== Task requirements ==
In the entries below, find the line with "hidrocarburos." and the line with "financiamiento de Pemex en los próximos"; give again those lines and every line between them, exactly.
━━ Data extracts ━━
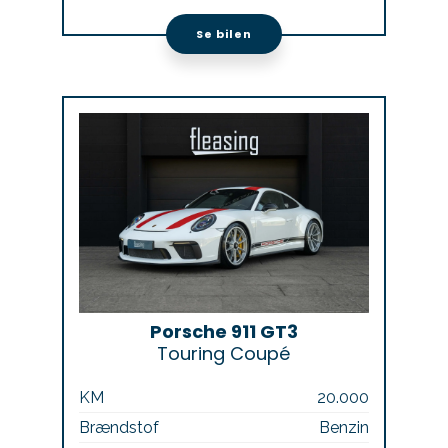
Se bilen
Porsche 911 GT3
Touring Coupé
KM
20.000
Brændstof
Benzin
━━━
━━ Data extracts ━━
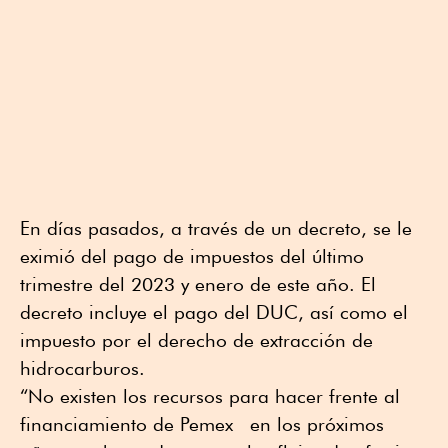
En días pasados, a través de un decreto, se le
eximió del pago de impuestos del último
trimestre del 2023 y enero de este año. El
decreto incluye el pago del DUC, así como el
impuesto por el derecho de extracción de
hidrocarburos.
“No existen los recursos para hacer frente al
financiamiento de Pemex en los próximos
━━━
━━ Data extracts ━━
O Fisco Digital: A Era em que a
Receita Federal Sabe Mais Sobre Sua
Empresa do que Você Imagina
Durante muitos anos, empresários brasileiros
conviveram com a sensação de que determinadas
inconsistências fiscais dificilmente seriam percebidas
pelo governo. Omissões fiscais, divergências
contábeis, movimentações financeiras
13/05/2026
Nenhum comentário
━━━
== Expected answer ==
hidrocarburos.
“No existen los recursos para hacer frente al
financiamiento de Pemex en los próximos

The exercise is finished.